El Salvador, which has been a prominent advocate for Bitcoin under President Nayib Bukele, now holds just shy of 5,932 BTC. At the current market price of $87,000, this brings the value of El Salvador’s Bitcoin reserves to approximately $516 million, a significant increase due to the ongoing price rally.
However, Bhutan’s Bitcoin story may be even more extraordinary. Despite its small population of just 800,000, Bhutan has managed to accumulate 12,574 BTC, valued at an impressive $1.1 billion based on current prices, according to Arkham Intelligence. This Bitcoin holding represents more than one-third of the country’s GDP, which is just under $3 billion. By contrast, El Salvador’s Bitcoin holdings make up only 1.5% of its GDP.
Bhutan’s impressive accumulation of Bitcoin has been attributed to its thriving bitcoin mining industry, fueled by abundant hydroelectric power. In fact, Arkham Intelligence reported in September that Bhutan could be one of the largest nation-state Bitcoin holders, potentially ranking fourth globally.
El Salvador’s strategy began with sporadic purchases of Bitcoin during the 2021 market rally, followed by a more systematic approach starting in November 2022, using a dollar-cost averaging strategy. By December 2023, the country had entered profitable territory on its Bitcoin holdings.
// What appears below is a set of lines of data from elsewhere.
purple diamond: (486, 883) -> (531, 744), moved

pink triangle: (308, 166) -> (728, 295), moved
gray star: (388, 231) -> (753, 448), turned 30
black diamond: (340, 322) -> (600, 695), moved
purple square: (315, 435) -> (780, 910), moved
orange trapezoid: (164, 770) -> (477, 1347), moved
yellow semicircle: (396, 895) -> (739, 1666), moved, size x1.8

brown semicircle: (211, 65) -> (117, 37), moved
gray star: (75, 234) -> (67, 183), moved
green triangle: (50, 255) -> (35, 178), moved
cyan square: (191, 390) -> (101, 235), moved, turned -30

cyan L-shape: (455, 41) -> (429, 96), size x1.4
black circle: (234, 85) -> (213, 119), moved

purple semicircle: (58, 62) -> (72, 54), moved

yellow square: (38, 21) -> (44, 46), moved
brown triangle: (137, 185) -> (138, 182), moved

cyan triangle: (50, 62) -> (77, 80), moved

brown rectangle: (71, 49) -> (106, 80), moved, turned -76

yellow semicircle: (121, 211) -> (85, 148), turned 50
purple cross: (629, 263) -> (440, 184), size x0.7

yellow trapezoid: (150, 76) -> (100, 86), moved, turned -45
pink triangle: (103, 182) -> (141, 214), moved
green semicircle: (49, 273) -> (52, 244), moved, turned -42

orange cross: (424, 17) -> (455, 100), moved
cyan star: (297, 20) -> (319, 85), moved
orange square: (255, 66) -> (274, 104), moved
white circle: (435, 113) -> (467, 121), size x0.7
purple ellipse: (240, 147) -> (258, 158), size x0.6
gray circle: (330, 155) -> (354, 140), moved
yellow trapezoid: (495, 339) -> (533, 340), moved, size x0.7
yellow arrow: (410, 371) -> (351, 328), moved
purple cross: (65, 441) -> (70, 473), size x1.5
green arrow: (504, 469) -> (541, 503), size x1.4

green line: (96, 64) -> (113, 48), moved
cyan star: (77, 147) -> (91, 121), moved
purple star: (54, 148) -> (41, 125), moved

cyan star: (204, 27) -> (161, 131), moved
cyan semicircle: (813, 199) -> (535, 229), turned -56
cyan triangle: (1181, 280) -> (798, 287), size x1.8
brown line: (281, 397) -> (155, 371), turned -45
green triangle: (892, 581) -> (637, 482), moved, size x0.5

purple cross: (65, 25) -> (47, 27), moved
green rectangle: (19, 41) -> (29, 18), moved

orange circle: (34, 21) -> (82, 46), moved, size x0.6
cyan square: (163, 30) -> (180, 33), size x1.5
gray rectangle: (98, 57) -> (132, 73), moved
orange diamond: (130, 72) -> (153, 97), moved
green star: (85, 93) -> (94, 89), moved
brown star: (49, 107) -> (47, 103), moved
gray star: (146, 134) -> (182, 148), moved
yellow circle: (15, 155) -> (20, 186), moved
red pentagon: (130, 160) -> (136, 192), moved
While El Salvador has faced criticism from the International Monetary Fund (IMF) regarding its Bitcoin-backed fiscal strategy, the country’s financial situation appears to be improving. It recently announced plans to buy back $2.5 billion of its dollar-denominated debt, with Bloomberg noting a 4.7% return on its debt since the election of Donald Trump, signaling an optimistic outlook for the nation’s finances.